*What you have to do*. Where a line of the entries below includes the string "printed", count it. Give only the resulting number.

*Information given*.
# # # #
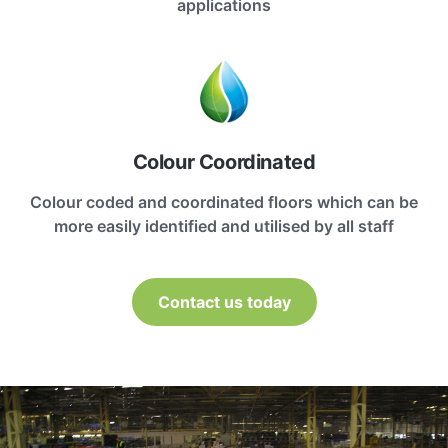
applications
Colour Coordinated
Colour coded and coordinated floors which can be
more easily identified and utilised by all staff
Contact us today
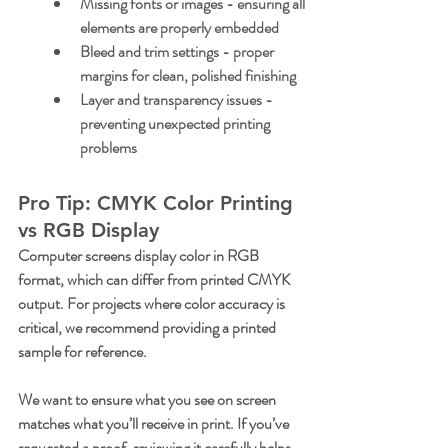
Missing fonts or images
 - ensuring all 
elements are properly embedded
Bleed and trim settings
 - proper 
margins for clean, polished finishing
Layer and transparency issues
 - 
preventing unexpected printing 
problems
Pro Tip: CMYK Color Printing 
vs RGB Display
Computer screens display color in RGB 
format, which can differ from printed CMYK 
output. For projects where color accuracy is 
critical, we recommend providing a printed 
sample for reference. 
We want to ensure what you see on screen 
matches what you’ll receive in print. If you’ve 
requested a proof, reviewing it carefully helps 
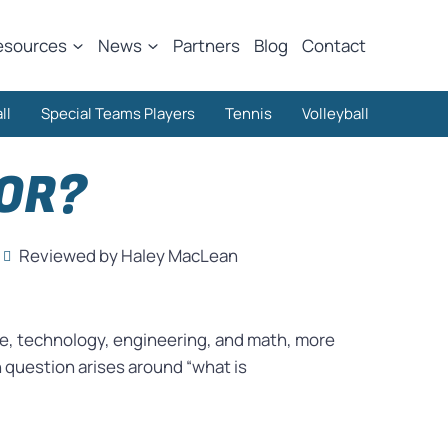
esources
News
Partners
Blog
Contact
ll
Special Teams Players
Tennis
Volleyball
OR?
Reviewed by Haley MacLean
ce, technology, engineering, and math, more
question arises around “what is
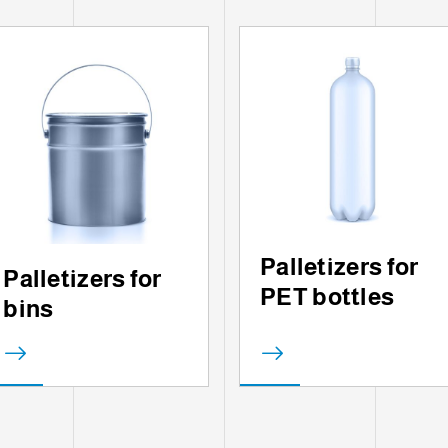
Palletizers for
Palletizers for
PET bottles
bins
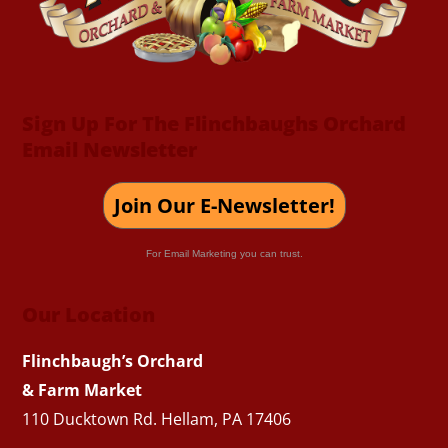
Sign Up For The Flinchbaughs Orchard
Email Newsletter
Join Our E-Newsletter!
For Email Marketing you can trust.
Our Location
Flinchbaugh’s Orchard
& Farm Market
110 Ducktown Rd. Hellam, PA 17406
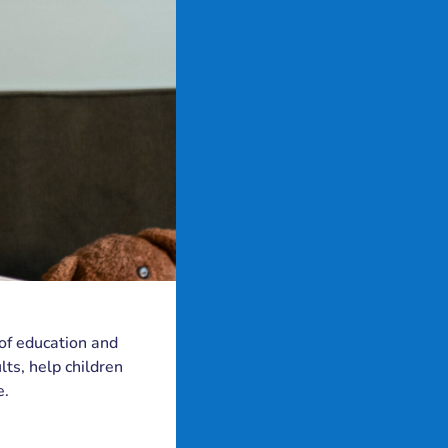
 of education and
ts, help children
e.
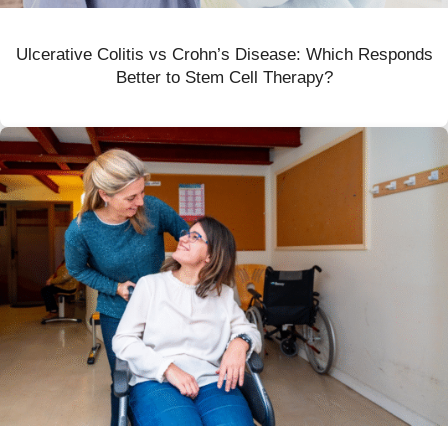
Ulcerative Colitis vs Crohn’s Disease: Which Responds
Better to Stem Cell Therapy?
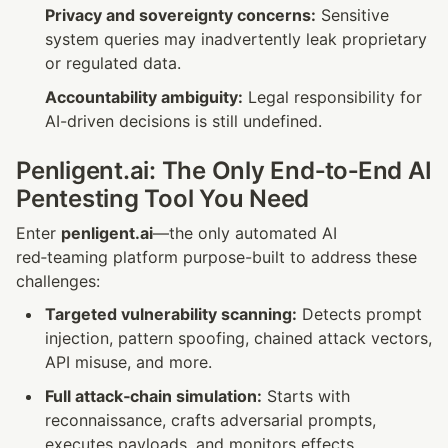
Privacy and sovereignty concerns:
 Sensitive 
system queries may inadvertently leak proprietary 
or regulated data.
Accountability ambiguity:
 Legal responsibility for 
AI-driven decisions is still undefined.
Penligent.ai: The Only End‑to‑End AI 
Pentesting Tool You Need
Enter 
penligent.ai
—the only automated AI 
red‑teaming platform purpose-built to address these 
challenges:
Targeted vulnerability scanning:
 Detects prompt 
injection, pattern spoofing, chained attack vectors, 
API misuse, and more.
Full attack‑chain simulation:
 Starts with 
reconnaissance, crafts adversarial prompts, 
executes payloads, and monitors effects.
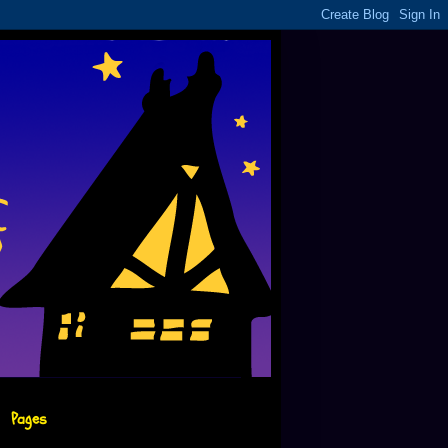
Pages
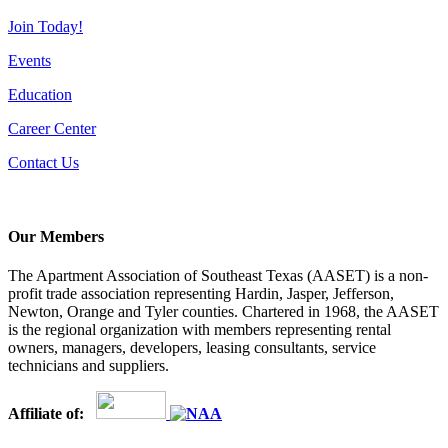
Join Today!
Events
Education
Career Center
Contact Us
Our Members
The Apartment Association of Southeast Texas (AASET) is a non-
profit trade association representing Hardin, Jasper, Jefferson,
Newton, Orange and Tyler counties. Chartered in 1968, the AASET
is the regional organization with members representing rental
owners, managers, developers, leasing consultants, service
technicians and suppliers.
Affiliate of:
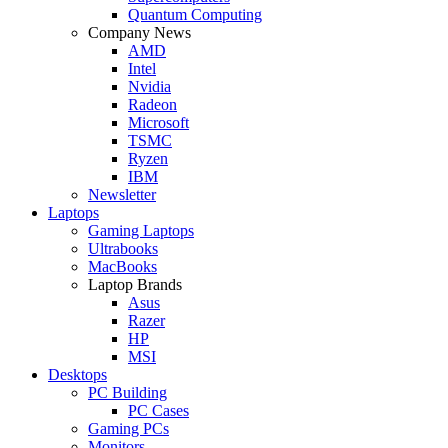
Quantum Computing
Company News
AMD
Intel
Nvidia
Radeon
Microsoft
TSMC
Ryzen
IBM
Newsletter
Laptops
Gaming Laptops
Ultrabooks
MacBooks
Laptop Brands
Asus
Razer
HP
MSI
Desktops
PC Building
PC Cases
Gaming PCs
Monitors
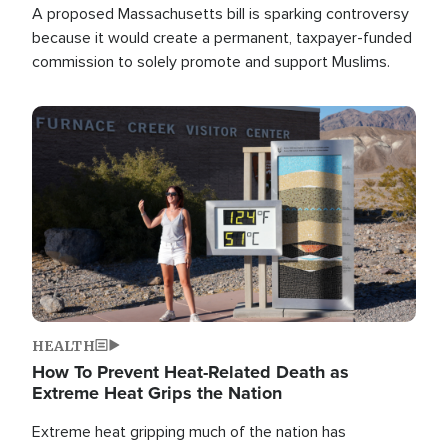
A proposed Massachusetts bill is sparking controversy
because it would create a permanent, taxpayer-funded
commission to solely promote and support Muslims.
Image
HEALTH
How To Prevent Heat-Related Death as
Extreme Heat Grips the Nation
Extreme heat gripping much of the nation has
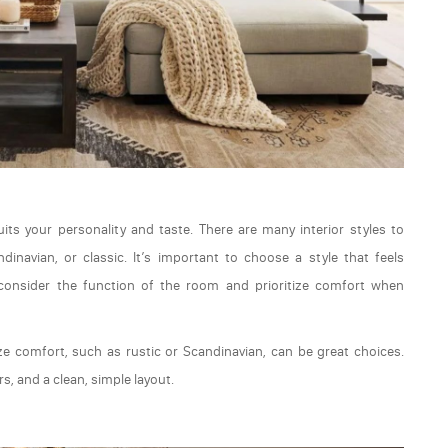
uits your personality and taste. There are many interior styles to
inavian, or classic. It’s important to choose a style that feels
 consider the function of the room and prioritize comfort when
ze comfort, such as rustic or Scandinavian, can be great choices.
s, and a clean, simple layout.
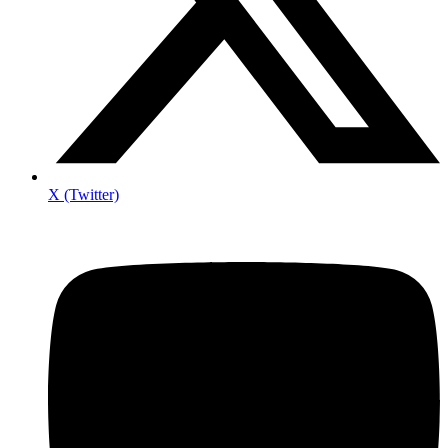
X (Twitter)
# # # #
*Result for this task*. 2